> ABOUT THIS TASK: What you return should be every record, retyped without a single change.

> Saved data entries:
━━━━━━━━━━
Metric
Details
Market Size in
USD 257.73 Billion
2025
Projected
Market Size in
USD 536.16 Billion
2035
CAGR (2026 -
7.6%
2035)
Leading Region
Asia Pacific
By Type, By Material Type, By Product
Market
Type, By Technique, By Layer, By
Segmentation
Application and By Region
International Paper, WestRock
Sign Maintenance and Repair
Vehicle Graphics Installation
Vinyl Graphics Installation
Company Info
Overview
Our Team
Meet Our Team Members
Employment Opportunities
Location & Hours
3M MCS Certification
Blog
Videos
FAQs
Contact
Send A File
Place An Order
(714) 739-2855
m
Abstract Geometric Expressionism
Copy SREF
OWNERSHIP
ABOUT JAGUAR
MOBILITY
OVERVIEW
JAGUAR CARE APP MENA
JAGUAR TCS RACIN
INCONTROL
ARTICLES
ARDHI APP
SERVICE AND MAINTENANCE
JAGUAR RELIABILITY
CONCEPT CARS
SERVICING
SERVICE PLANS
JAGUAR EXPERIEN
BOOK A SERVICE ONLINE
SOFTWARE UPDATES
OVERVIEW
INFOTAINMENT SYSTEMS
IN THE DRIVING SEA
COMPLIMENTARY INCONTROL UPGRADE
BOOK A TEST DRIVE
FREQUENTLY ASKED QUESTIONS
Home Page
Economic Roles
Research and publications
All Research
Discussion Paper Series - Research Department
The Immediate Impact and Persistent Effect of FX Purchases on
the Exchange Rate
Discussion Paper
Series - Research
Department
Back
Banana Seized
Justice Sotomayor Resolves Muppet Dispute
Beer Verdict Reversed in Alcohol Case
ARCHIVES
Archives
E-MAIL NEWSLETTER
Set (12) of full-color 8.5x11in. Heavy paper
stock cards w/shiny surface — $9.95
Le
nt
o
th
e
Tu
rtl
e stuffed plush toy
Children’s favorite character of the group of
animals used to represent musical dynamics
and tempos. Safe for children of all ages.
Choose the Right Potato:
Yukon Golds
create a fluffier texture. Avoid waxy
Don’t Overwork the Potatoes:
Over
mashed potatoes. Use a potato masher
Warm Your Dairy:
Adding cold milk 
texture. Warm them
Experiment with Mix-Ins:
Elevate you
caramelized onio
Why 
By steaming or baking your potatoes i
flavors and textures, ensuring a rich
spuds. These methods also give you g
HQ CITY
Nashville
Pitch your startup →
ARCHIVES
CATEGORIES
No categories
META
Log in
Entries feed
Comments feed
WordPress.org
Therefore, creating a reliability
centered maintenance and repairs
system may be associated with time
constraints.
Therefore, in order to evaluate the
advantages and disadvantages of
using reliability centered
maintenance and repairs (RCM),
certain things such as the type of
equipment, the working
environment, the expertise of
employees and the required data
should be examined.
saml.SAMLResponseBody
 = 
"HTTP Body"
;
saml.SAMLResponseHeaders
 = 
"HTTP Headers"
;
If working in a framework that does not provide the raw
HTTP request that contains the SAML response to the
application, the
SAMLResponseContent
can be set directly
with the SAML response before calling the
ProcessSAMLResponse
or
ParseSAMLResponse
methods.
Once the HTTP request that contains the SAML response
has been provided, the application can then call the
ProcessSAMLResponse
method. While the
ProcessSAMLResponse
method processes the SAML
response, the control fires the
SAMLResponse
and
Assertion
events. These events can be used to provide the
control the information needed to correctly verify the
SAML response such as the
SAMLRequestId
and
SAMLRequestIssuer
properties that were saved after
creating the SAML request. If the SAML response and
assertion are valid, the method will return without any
━━━━━━━━━━
> FINISHED EXERCISE:
Metric
Details
Market Size in
USD 257.73 Billion
2025
Projected
Market Size in
USD 536.16 Billion
2035
CAGR (2026 -
7.6%
2035)
Leading Region
Asia Pacific
By Type, By Material Type, By Product
Market
Type, By Technique, By Layer, By
Segmentation
Application and By Region
International Paper, WestRock
Sign Maintenance and Repair
Vehicle Graphics Installation
Vinyl Graphics Installation
Company Info
Overview
Our Team
Meet Our Team Members
Employment Opportunities
Location & Hours
3M MCS Certification
Blog
Videos
FAQs
Contact
Send A File
Place An Order
(714) 739-2855
m
Abstract Geometric Expressionism
Copy SREF
OWNERSHIP
ABOUT JAGUAR
MOBILITY
OVERVIEW
JAGUAR CARE APP MENA
JAGUAR TCS RACIN
INCONTROL
ARTICLES
ARDHI APP
SERVICE AND MAINTENANCE
JAGUAR RELIABILITY
CONCEPT CARS
SERVICING
SERVICE PLANS
JAGUAR EXPERIEN
BOOK A SERVICE ONLINE
SOFTWARE UPDATES
OVERVIEW
INFOTAINMENT SYSTEMS
IN THE DRIVING SEA
COMPLIMENTARY INCONTROL UPGRADE
BOOK A TEST DRIVE
FREQUENTLY ASKED QUESTIONS
Home Page
Economic Roles
Research and publications
All Research
Discussion Paper Series - Research Department
The Immediate Impact and Persistent Effect of FX Purchases on
the Exchange Rate
Discussion Paper
Series - Research
Department
Back
Banana Seized
Justice Sotomayor Resolves Muppet Dispute
Beer Verdict Reversed in Alcohol Case
ARCHIVES
Archives
E-MAIL NEWSLETTER
Set (12) of full-color 8.5x11in. Heavy paper
stock cards w/shiny surface — $9.95
Le
nt
o
th
e
Tu
rtl
e stuffed plush toy
Children’s favorite character of the group of
animals used to represent musical dynamics
and tempos. Safe for children of all ages.
Choose the Right Potato:
Yukon Golds
create a fluffier texture. Avoid waxy
Don’t Overwork the Potatoes:
Over
mashed potatoes. Use a potato masher
Warm Your Dairy:
Adding cold milk 
texture. Warm them
Experiment with Mix-Ins:
Elevate you
caramelized onio
Why 
By steaming or baking your potatoes i
flavors and textures, ensuring a rich
spuds. These methods also give you g
HQ CITY
Nashville
Pitch your startup →
ARCHIVES
CATEGORIES
No categories
META
Log in
Entries feed
Comments feed
WordPress.org
Therefore, creating a reliability
centered maintenance and repairs
system may be associated with time
constraints.
Therefore, in order to evaluate the
advantages and disadvantages of
using reliability centered
maintenance and repairs (RCM),
certain things such as the type of
equipment, the working
environment, the expertise of
employees and the required data
should be examined.
saml.SAMLResponseBody
 = 
"HTTP Body"
;
saml.SAMLResponseHeaders
 = 
"HTTP Headers"
;
If working in a framework that does not provide the raw
HTTP request that contains the SAML response to the
application, the
SAMLResponseContent
can be set directly
with the SAML response before calling the
ProcessSAMLResponse
or
ParseSAMLResponse
methods.
Once the HTTP request that contains the SAML response
has been provided, the application can then call the
ProcessSAMLResponse
method. While the
ProcessSAMLResponse
method processes the SAML
response, the control fires the
SAMLResponse
and
Assertion
events. These events can be used to provide the
control the information needed to correctly verify the
SAML response such as the
SAMLRequestId
and
SAMLRequestIssuer
properties that were saved after
creating the SAML request. If the SAML response and
assertion are valid, the method will return without any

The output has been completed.